Automatic and Structure-Aware Sparsification of Hybrid Neural ODEs
Bob Junyi Zou, Lu Tian
TL;DR
Hybrid neural ODEs address data-scarce healthcare challenges by integrating mechanistic dynamics with neural components, but risk overfitting due to large latent state spaces. The authors propose Hybrid Graph Sparsification (HGS) for MNODEs, a three-step pipeline that combines domain-informed graph refinement with gradient-based regularization to prune edges and states while preserving mechanistic structure. Specifically, they (i) merge strongly connected components into a relaxed DAG, (ii) augment essential pathways with partial transitive closures, and (iii) apply a combined $L_1$/$L_2$ penalty on edge weights $W$ and decoder parameters $\Theta$, all within an encoder–decoder MNODE framework trained by forward-Euler discretization.
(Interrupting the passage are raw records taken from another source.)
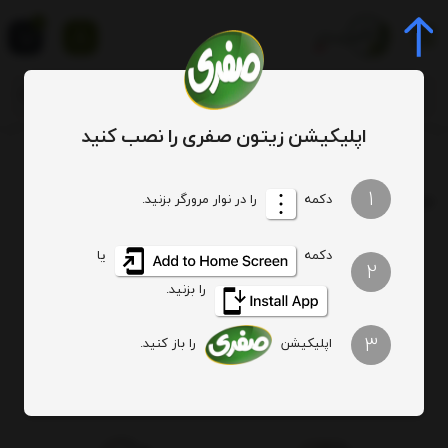
0
اپلیکیشن زیتون صفری را نصب کنید
برچسب
عادت به موفقیت
1
برچسب
: عادت به موفقیت
دکمه
را در نوار مرورگر بزنید.
دکمه
یا
هیچ آیتمی یافت نشد
2
را بزنید.
3
اپلیکیشن
را باز کنید.
اصالت کالا
ارسال ویژه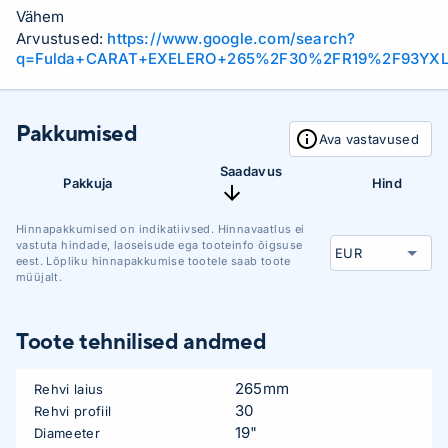
Vähem
Arvustused:
https://www.google.com/search?
q=Fulda+CARAT+EXELERO+265%2F30%2FR19%2F93YXL
Pakkumised
Ava vastavused
Saadavus
Pakkuja
Hind
Hinnapakkumised on indikatiivsed. Hinnavaatlus ei
vastuta hindade, laoseisude ega tooteinfo õigsuse
eest. Lõpliku hinnapakkumise tootele saab toote
müüjalt.
Toote tehnilised andmed
265mm
Rehvi laius
30
Rehvi profiil
19"
Diameeter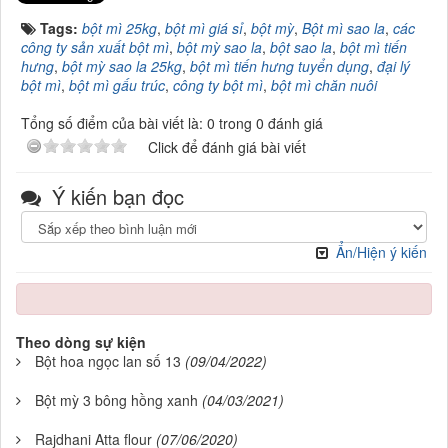
Tags:
bột mì 25kg
,
bột mì giá sỉ
,
bột mỳ
,
Bột mì sao la
,
các
công ty sản xuất bột mì
,
bột mỳ sao la
,
bột sao la
,
bột mì tiến
hưng
,
bột mỳ sao la 25kg
,
bột mì tiến hưng tuyển dụng
,
đại lý
bột mì
,
bột mì gấu trúc
,
công ty bột mì
,
bột mì chăn nuôi
Tổng số điểm của bài viết là: 0 trong 0 đánh giá
Click để đánh giá bài viết
Ý kiến bạn đọc
Ẩn/Hiện ý kiến
Theo dòng sự kiện
Bột hoa ngọc lan số 13
(09/04/2022)
Bột mỳ 3 bông hồng xanh
(04/03/2021)
Rajdhani Atta flour
(07/06/2020)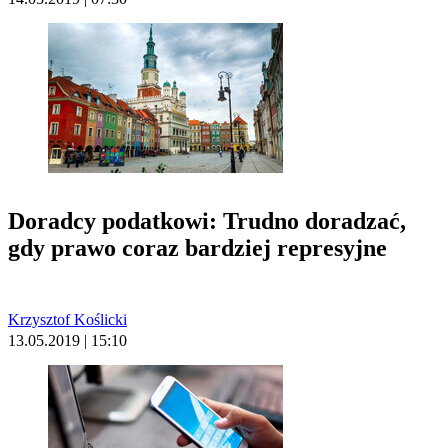
Doradcy podatkowi: Trudno doradzać,
gdy prawo coraz bardziej represyjne
Krzysztof Koślicki
13.05.2019 | 15:10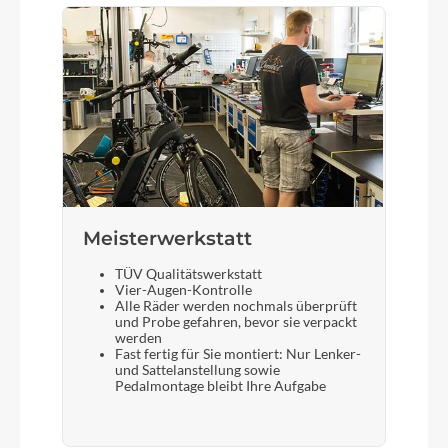
Meisterwerkstatt
TÜV Qualitätswerkstatt
Vier-Augen-Kontrolle
Alle Räder werden nochmals überprüft
und Probe gefahren, bevor sie verpackt
werden
Fast fertig für Sie montiert: Nur Lenker-
und Sattelanstellung sowie
Pedalmontage bleibt Ihre Aufgabe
Experiments on synthetic data and real-world T1D glucose dynamics (UVA-Padova) show improved predictive accuracy and robustness with sparser, more interpretable models, demonstrating effective hybrid model reduction in healthcare with limited data.
Abstract
Hybrid neural ordinary differential equations (neural ODEs) integrate mechanistic models with neural ODEs, offering strong inductive bias and flexibility, and are particularly advantageous in data-scarce healthcare settings. However, excessive latent states and interactions from mechanistic models can lead to training inefficiency and over-fitting, limiting practical effectiveness of hybrid neural ODEs. In response, we propose a new hybrid pipeline for automatic state selection and structure optimization in mechanistic neural ODEs, combining domain-informed graph modifications with data-driven regularization to sparsify the model for improving predictive performance and stability while retaining mechanistic plausibility. Experiments on synthetic and real-world data show improved predictive performance and robustness with desired sparsity, establishing an effective solution for hybrid model reduction in healthcare applications.